One of the things that keeps bothering me is the lack of compelling ways to visualise information in phylogenetic databases. Trees themselves are, I feel, pretty awful objects to work with. They are large, and displaying them takes up a lot of screen real estate. Yet, in many ways, the more one sees of the tree the less one gains from the experience. For example, CAIDA's Walrus tool (right), used by Tim Hughes to display large trees looks fabulous, but is it useful? By which I mean, can we use it find out about stuff, or do we just spin it around and go "ohh, isn't it pretty?"
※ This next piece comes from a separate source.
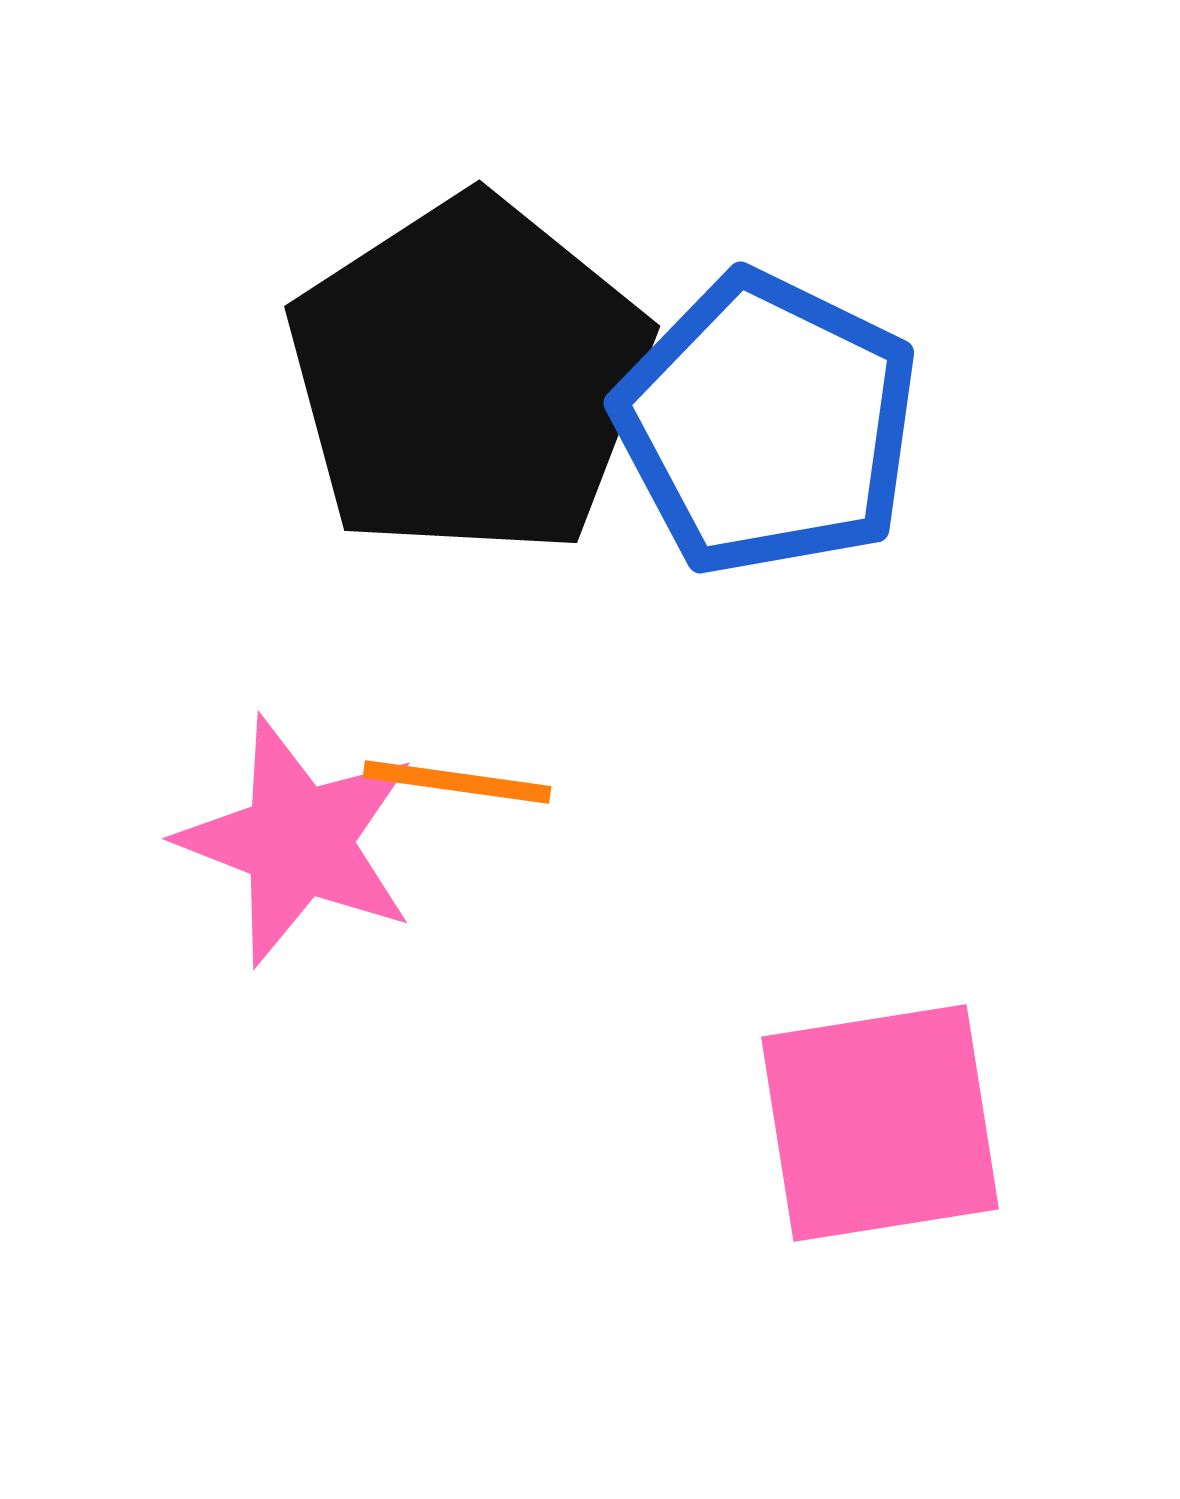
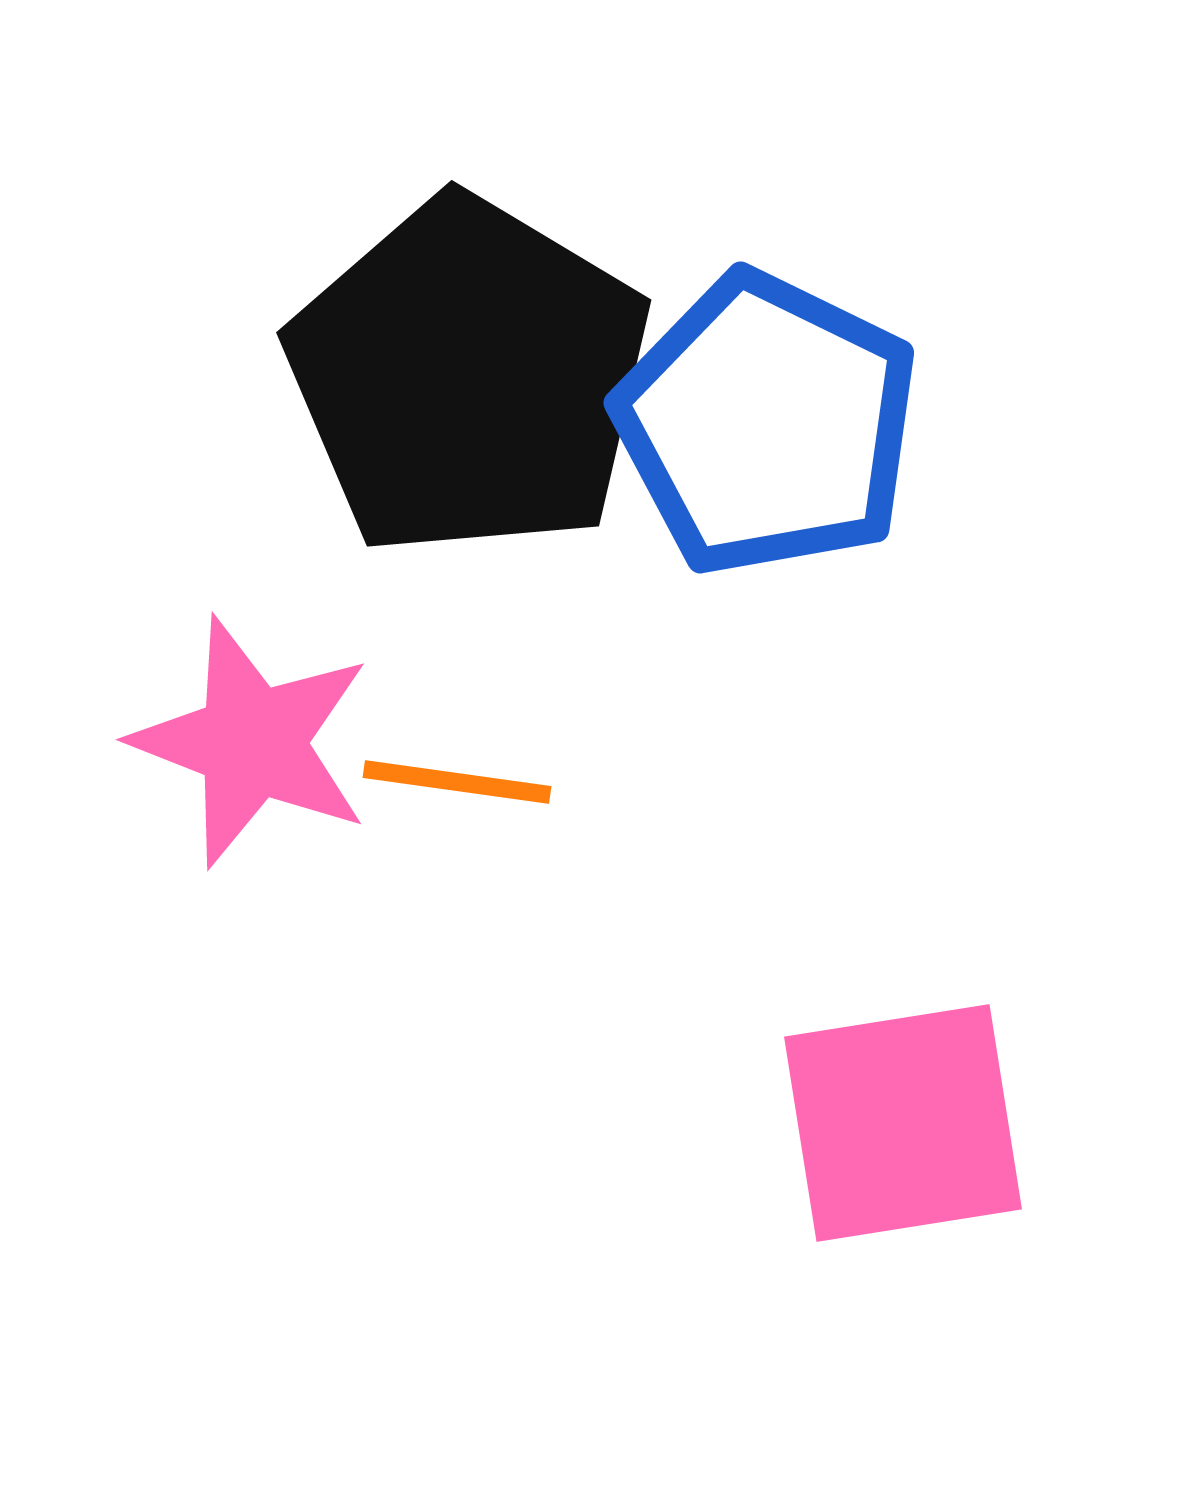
black pentagon: rotated 8 degrees counterclockwise
pink star: moved 46 px left, 99 px up
pink square: moved 23 px right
Treemaps are another tool that I've looked at, but never been terribly impressed. However, quantum treemaps, described in Ordered and Quantum Treemaps: Making Effective Use of 2D Space to Display Hierarchies, look potentially useful. To quote from the paper describing them:
The goal of the Quantum Treemap algorithm is similar to other treemap algorithms, but instead of generating rectangles of arbitrary aspect ratios, it generates rectangles with widths and heights that are integer multiples of a given elemental size. In this manner, it always generates rectangles in which a grid of elements of the same size can be layed out. Furthermore, all the grids of elements will align perfectly with rows and columns of elements running across the entire series of rectangles. It is this basic element size that cannot be made any smaller that led to the name of Quantum Treemaps
Quantum treemaps have made their way into Photomesa.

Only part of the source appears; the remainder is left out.